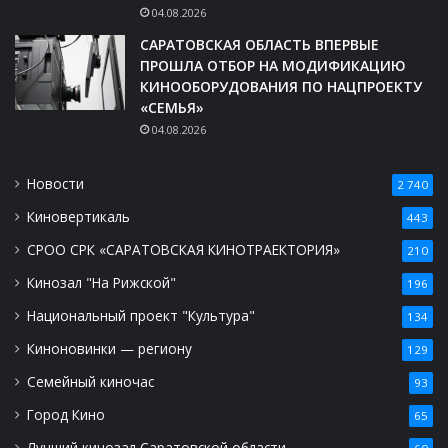
04.08.2026
САРАТОВСКАЯ ОБЛАСТЬ ВПЕРВЫЕ
ПРОШЛА ОТБОР НА МОДИФИКАЦИЮ
КИНООБОРУДОВАНИЯ ПО НАЦПРОЕКТУ
«СЕМЬЯ»
04.08.2026
Новости
2 740
Киновертикаль
443
СРОО СРК «САРАТОВСКАЯ КИНОТРАЕКТОРИЯ»
210
Кинозал "На Рижской"
196
Национальный проект "Культура"
134
Киноновинки — региону
129
Семейный киночас
93
Город Кино
65
Лучший кинозал Саратовской области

--------------------------------------------------

Retype exactly. Start at the line with "Киновертикаль" and stop at the last line of the data.

Answer:
Киновертикаль
443
СРОО СРК «САРАТОВСКАЯ КИНОТРАЕКТОРИЯ»
210
Кинозал "На Рижской"
196
Национальный проект "Культура"
134
Киноновинки — региону
129
Семейный киночас
93
Город Кино
65
Лучший кинозал Саратовской области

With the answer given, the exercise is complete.